[Paper Club] Upcycling Large Language Models into Mixture of Experts

>> My inter works too. >> Okay, cool. Today, I'm going to present a mixture of experts. I'm Ethan from NVIDIA. I work on scaling, LLMs, transformers. I might sound a bit muffled because I'm having a cold. Apologies for that. To this topic, I'm going to give a brief introduction on mix of experts or MOE first.

I'm going to talk about Megatron Core MOE, like how we accelerate these MOEs and train and do inference efficiently. Finally, going to talk about the upcycling LLM into MOE, which is our recent paper. So the AI models are growing larger and larger. This is a rather old picture from 2021.
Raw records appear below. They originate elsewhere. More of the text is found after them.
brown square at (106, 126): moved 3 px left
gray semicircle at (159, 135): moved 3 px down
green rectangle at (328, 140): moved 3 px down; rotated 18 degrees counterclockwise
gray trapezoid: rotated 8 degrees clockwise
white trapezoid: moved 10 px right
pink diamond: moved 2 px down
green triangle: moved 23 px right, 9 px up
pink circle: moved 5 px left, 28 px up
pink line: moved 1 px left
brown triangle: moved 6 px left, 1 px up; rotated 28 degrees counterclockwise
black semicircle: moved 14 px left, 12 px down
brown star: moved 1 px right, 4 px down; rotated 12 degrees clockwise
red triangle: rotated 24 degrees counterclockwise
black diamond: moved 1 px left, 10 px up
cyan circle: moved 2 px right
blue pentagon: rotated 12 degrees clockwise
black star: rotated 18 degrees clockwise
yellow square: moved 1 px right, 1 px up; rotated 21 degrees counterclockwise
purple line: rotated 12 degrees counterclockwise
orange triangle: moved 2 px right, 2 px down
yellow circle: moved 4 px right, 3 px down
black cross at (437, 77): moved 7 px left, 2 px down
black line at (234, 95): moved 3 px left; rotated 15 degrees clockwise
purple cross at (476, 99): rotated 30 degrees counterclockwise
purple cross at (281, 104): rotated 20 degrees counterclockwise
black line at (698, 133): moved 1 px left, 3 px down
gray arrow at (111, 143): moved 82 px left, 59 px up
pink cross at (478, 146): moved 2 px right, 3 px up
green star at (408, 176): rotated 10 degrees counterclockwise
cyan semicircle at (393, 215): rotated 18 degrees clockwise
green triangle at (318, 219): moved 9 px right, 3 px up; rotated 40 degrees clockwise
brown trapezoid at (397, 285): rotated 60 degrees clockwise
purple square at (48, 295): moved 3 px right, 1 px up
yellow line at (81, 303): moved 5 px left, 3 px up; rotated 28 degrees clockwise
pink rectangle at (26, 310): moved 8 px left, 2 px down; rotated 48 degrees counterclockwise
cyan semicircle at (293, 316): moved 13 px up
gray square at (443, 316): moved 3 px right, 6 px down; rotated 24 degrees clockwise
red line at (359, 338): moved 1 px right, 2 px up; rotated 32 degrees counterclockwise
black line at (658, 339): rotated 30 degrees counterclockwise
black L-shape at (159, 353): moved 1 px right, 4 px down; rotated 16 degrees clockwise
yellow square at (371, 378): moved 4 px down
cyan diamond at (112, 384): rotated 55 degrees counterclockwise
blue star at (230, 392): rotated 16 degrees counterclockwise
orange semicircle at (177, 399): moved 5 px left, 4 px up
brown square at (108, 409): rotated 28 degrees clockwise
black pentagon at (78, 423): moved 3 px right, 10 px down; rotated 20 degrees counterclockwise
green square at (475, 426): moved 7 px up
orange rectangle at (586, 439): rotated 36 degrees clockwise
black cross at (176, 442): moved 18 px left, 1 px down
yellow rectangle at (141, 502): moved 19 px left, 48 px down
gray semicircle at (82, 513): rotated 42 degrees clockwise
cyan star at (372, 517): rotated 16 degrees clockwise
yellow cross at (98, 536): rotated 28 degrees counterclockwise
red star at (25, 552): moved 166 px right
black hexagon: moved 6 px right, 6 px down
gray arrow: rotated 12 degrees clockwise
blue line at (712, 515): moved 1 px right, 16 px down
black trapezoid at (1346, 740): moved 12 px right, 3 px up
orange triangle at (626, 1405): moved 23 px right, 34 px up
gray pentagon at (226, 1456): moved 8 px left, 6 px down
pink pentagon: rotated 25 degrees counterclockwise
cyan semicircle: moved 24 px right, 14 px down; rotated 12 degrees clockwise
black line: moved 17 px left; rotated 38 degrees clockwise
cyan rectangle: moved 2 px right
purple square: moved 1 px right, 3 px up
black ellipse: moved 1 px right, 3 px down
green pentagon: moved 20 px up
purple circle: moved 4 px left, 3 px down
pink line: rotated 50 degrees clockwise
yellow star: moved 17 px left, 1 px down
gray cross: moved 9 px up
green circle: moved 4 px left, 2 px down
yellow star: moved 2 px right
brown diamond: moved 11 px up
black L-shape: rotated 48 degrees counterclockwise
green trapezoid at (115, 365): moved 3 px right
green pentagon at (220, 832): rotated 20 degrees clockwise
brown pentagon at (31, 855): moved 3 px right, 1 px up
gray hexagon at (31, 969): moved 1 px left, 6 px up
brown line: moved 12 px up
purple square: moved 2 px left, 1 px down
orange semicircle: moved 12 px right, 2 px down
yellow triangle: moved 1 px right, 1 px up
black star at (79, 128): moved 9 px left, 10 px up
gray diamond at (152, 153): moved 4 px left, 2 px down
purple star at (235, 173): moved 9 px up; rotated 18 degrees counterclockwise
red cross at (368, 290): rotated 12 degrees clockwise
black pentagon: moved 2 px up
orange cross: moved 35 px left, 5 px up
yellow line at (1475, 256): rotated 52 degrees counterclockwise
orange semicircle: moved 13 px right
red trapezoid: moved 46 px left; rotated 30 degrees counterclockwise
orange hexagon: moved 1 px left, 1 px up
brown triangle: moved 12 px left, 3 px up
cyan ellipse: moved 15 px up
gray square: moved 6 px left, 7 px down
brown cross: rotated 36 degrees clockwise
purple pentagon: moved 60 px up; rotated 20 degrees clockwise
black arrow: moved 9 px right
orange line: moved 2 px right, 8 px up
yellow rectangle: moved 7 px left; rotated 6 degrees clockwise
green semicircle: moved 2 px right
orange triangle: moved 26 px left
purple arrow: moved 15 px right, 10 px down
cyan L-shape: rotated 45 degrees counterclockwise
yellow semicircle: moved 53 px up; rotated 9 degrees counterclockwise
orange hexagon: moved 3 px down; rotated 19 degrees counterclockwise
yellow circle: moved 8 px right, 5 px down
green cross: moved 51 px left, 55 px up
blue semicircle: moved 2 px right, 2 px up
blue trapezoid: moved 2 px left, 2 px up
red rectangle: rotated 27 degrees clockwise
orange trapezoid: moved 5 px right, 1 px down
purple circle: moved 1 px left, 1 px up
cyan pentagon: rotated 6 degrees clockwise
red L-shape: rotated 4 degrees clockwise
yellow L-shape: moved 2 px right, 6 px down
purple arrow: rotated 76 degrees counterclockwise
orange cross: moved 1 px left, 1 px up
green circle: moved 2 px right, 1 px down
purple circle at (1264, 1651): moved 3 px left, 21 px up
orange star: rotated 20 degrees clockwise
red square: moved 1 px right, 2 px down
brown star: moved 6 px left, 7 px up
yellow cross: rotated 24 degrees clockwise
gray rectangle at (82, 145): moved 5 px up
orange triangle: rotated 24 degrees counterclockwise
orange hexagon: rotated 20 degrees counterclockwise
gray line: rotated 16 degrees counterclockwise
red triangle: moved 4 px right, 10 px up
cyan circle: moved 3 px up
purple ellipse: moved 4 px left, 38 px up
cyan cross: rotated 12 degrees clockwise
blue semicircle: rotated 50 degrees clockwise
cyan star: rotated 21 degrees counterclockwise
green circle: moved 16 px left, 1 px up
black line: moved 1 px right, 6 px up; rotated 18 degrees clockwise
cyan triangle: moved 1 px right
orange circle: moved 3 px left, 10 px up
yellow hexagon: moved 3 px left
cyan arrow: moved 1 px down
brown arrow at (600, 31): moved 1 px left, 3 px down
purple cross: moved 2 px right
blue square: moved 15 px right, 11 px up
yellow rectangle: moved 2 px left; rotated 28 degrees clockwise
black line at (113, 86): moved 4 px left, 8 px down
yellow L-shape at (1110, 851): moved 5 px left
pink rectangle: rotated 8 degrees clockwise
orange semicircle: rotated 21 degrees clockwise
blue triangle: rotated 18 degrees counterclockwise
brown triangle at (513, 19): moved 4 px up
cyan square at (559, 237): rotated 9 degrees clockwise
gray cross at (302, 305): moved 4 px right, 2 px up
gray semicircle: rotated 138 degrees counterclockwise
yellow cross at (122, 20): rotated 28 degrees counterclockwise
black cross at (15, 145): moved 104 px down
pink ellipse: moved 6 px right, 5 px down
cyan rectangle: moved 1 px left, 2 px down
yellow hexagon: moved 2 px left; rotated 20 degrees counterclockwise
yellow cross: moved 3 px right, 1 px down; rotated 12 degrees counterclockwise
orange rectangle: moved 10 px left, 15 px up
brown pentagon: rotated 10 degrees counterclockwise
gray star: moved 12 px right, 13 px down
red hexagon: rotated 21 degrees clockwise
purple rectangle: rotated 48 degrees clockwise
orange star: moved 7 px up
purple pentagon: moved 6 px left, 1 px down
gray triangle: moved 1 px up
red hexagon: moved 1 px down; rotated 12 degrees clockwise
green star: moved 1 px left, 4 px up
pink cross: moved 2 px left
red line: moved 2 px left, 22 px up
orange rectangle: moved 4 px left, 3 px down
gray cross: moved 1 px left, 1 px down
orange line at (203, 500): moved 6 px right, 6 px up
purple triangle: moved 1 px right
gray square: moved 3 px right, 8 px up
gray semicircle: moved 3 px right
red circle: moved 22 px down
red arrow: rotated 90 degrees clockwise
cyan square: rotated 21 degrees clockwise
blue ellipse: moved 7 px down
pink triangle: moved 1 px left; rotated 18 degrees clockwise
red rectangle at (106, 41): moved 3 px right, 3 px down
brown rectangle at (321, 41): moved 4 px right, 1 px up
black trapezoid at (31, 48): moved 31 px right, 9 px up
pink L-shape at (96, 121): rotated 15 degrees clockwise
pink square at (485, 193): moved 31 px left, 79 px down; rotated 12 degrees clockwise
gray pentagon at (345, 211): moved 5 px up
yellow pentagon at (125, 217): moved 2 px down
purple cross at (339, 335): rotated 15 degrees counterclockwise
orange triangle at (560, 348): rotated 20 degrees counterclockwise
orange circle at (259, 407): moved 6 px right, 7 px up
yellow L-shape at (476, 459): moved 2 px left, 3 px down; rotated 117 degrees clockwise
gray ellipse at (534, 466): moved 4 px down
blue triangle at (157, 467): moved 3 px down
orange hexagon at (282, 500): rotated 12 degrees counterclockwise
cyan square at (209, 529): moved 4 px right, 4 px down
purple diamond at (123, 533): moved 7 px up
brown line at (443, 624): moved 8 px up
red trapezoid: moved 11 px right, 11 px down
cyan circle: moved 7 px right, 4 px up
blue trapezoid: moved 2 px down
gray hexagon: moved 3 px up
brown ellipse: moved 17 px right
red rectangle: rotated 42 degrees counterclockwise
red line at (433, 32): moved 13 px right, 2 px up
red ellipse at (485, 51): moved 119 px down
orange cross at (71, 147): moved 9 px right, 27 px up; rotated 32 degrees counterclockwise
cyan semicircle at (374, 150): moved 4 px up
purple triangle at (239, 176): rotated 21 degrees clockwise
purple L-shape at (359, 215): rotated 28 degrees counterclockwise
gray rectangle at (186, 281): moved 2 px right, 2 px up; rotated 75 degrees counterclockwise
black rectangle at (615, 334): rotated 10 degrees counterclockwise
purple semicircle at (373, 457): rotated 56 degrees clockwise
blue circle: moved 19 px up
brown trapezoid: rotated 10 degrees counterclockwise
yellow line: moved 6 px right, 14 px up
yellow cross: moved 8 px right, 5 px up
Switch transformer is the first model that surpassed the one trillion model size. Before that, it's only hundreds of billion parameters. I think at that time, it's growing 10 times each year. It looks like it's slowing down recently. The question is, we only have so much compute, how can we make the model better without increasing the compute?

From Noam, he said, "My unsubstantiated theory is that parameters are good for knowledge, and compute or the flop is good for intelligence." Whatever those term means. So MOE is a good way of growing the parameters or growing knowledge without increasing the compute. So what is MOE? Here is a very simple diagram from switch transformer.

For the traditional LLMs transformers, you have the self-attention, the residual layer norm, and then you have a FFN layer, which is just a two-layer layer, and then the residual. MOEs transform the FFN layer into multiple copy of them. You see here, there are four FFN layers, and then each token selectively activate a few experts, which is selected by router.

The router is simply a matrix multiplication, a learnable matrix to select one of the expert based on the input. The model size increase enhancing its capability, while the compute roughly remains the same as the original model. If we look into the MOE layer, it actually consists of several steps.

It's more complicated than the original FFN layer. You can think of the original FFN layer as the third step computation, whereas the expert layer, which was the original FFN layer, is applied to the input token. The first step here is routing. Given the input token, for example, here you have like six tokens, the quick brown fox jumped over.

It went over the router. Router is simply a matrix that is applied on these tokens. It generates the probabilities, and we will take the highest probability as the router selected. Here is the expert indices, are the experts which have the highest probability on these tokens. The second step is permutation.

Given the token selected experts, you need to align these input features with the experts. All of the tokens that select expert zero, you need to arrange them into a single matrix that are only for experts zero, expert one, expert two. Depending on the capacity factor, some of the token might be dropped.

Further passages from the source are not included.